A Blog by Jonathan Low

 

Apr 8, 2016

Is Data Collection the Ultimate Public Good?

Larry Summers, Harvard economics professor, former Harvard president and former US Treasury Secretary, is a controversial figure. So is the notion that government has a role in anything, especially a field of human endeavor as sensitive as personal information.

But he makes the argument that data is essential to improving the functioning of government which, in turn, has the capacity to improve our lives, ideological cant to the contrary. He addresses the concern that government collection of communications data is, in the post-Edward Snowden era, by its nature intrusive and destructive.

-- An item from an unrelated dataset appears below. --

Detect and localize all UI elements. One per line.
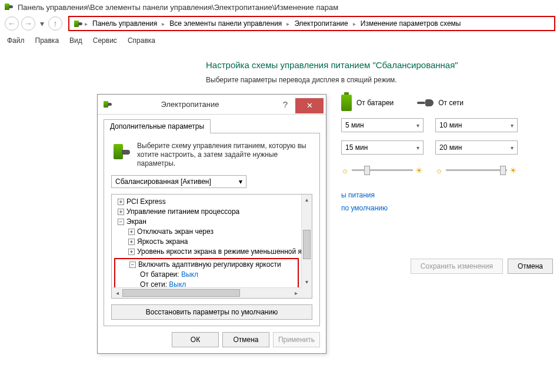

His point, argued indirectly, is that all data collection: census data, consumer price indexes, etc are intrusive, but that we are better off for having that knowledge. The challenge is how to collect such information without threatening those who provide it. There is currently no easy answer, due in part, to past abuses and because we are living in deeply untrusting times. The question is whether the decision not to collect is somehow better - or worse - than doing so. JL

Larry Summers comments in the Washington Post:

It is fantasy to suppose data will come into being without government effort. Equally, we will sell ourselves short if we stick with traditional collection methods and ignore innovative providers and methods such as the use of smartphones, drones, satellites and supercomputers. Communication technologies will allow us to better hold policymakers to account with reliable and rapid performance measures. We will gain capacities we cannot now imagine but will come to regard as indispensable.This is the work of both governments and the private sector.
I spoke at a World Bank conference on price statistics. While price statistics are not usually thought of as a scintillating subject, I got a great deal of satisfaction out of preparing and presenting my remarks. In part this was because my late father, Robert Summers, focused his economic research on international price comparisons. It was also because I am convinced that data is the ultimate public good and that we will soon have much more data than we do today.
I made four primary observations.
First, scientific progress is driven more by new tools and new observations than by hypothesis construction and testing. I cited a number of examples: the observation that Jupiter was orbited by several moons clinched the case against the Ptolemaic system, the belief that all celestial objects circle around the Earth. We learned of cells by seeing them when the microscope was constructed. Accelerators made the basic structure of atoms obvious.
Second, if mathematics is the queen of the hard sciences then statistics is the queen of the social sciences. I gave examples of the power of very simple data analysis. We first learned that exercise is good for health from the observation that, in the 1940s, London bus conductors had much lower death rates than bus drivers. Similarly, data demonstrated that smoking was a major killer decades before the biological processes were understood. At a more trivial level, “Moneyball” shows how data-based statistics can revolutionize a major sport.
Third, I urged that what “you count counts” and argued that we needed much more timely and complete data. I noted the centrality of timely statistics to meaningful progress toward Sustainable Development Goals. In comparison to the nearly six-year lag in poverty statistics, it took the United States only about 3½ years to win World War II.
Fourth, I envisioned what might be possible in a world where there will soon be as many smartphones as adults. With the ubiquitous ability to collect data and nearly unlimited ability to process it will come more capacity to discover previously unknown relationships. We will improve our ability to predict disasters like famines, storms and revolutions. Communication technologies will allow us to better hold policymakers to account with reliable and rapid performance measures. And if history is any guide, we will gain capacities on dimensions we cannot now imagine but will come to regard as indispensable.
This is the work of both governments and the private sector. It is fantasy to suppose data, as the ultimate public good, will come into being without government effort. Equally, we will sell ourselves short if we stick with traditional collection methods and ignore innovative providers and methods such as the use of smartphones, drones, satellites and supercomputers. That is why something like the Billion Prices Project at MIT, which can provide daily price information, is so important. That is why I am excited to be a director and involved with Premise — a data company that analyzes information people collect on their smartphones about everyday life, like the price of local foods — in its capacity to mobilize these technologies as widely as possible. That is why Planet Labs, with its capacity to scan and monitor environmental conditions, represents such a profound innovation.